(Records from a data collection)
= Beginning of Section =

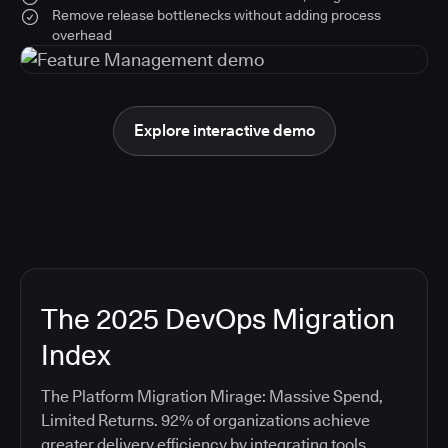
Remove release bottlenecks without adding process
overhead
Explore interactive demo
The 2025 DevOps Migration
Index
The Platform Migration Mirage: Massive Spend,
Limited Returns. 92% of organizations achieve
greater delivery efficiency by integrating tools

= End of Section =

• _Task brief_: Repeat only the tail of the entries, exactly: the line containing "The Platform Migration" and every line after it, to the end.

• _Reply to the task_:
The Platform Migration Mirage: Massive Spend,
Limited Returns. 92% of organizations achieve
greater delivery efficiency by integrating tools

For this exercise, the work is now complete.